All records below are to be repeated exactly, with the pictures left out.
=== Material provided ===
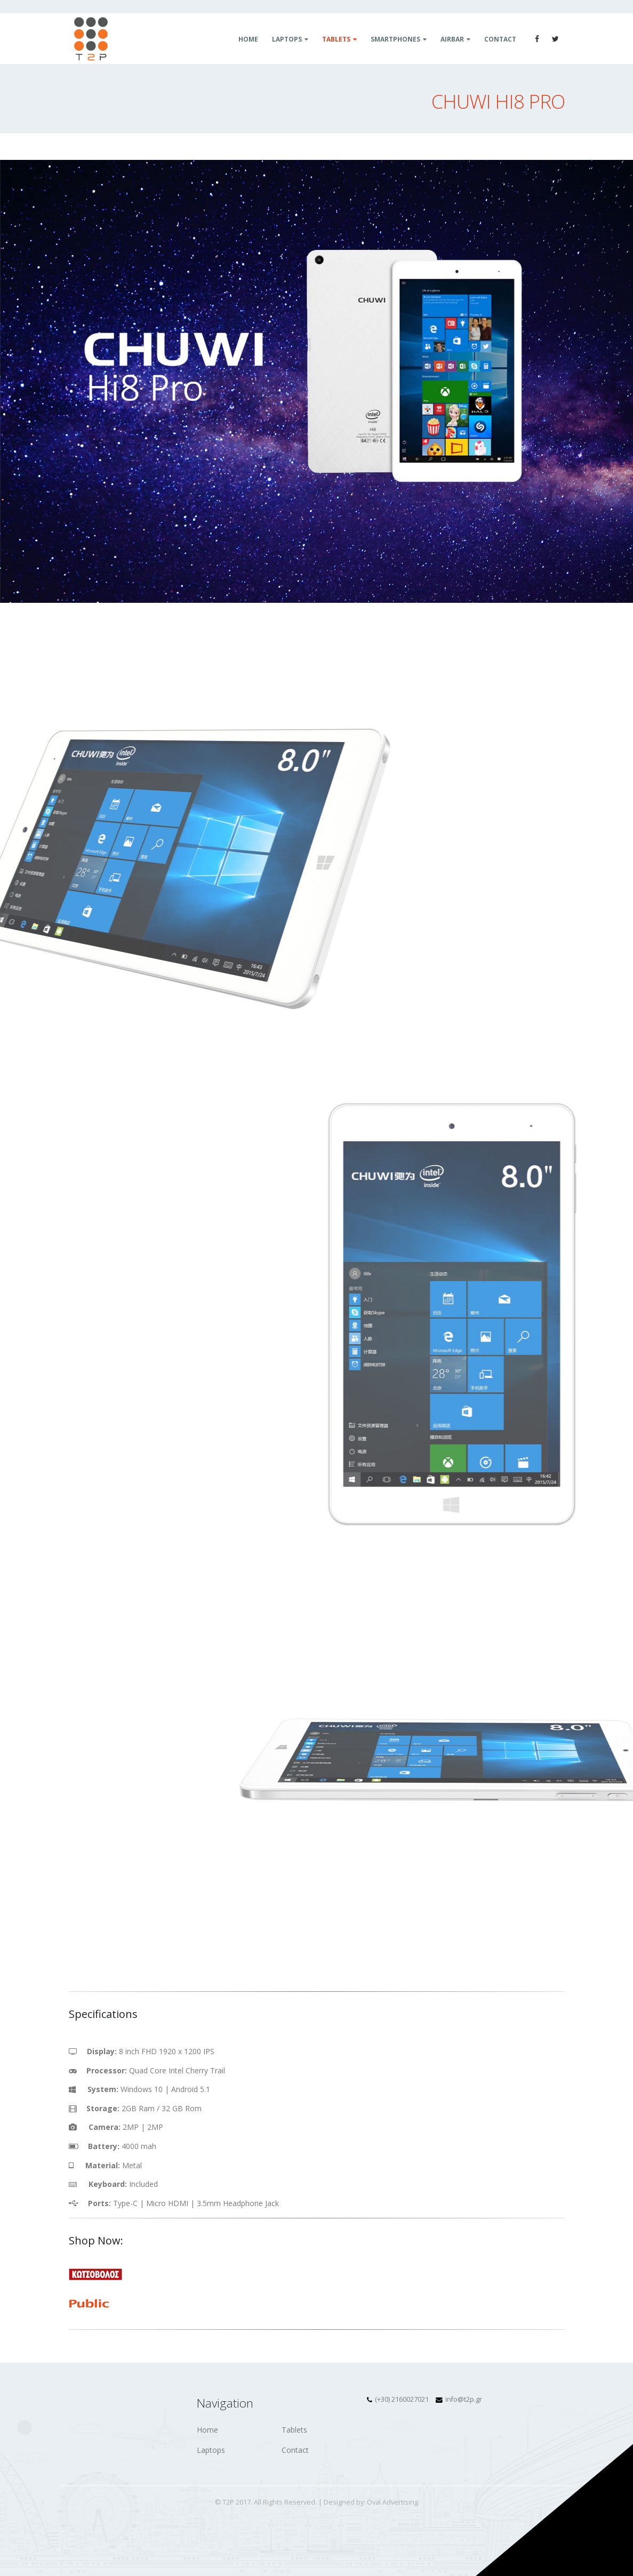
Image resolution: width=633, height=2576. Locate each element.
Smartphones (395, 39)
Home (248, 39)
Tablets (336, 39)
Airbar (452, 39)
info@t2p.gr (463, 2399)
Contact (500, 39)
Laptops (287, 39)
===
● Your solution
Image resolution: width=633, height=2576. Locate each element.
Smartphones (395, 39)
Home (248, 39)
Tablets (336, 39)
Airbar (452, 39)
info@t2p.gr (463, 2399)
Contact (500, 39)
Laptops (287, 39)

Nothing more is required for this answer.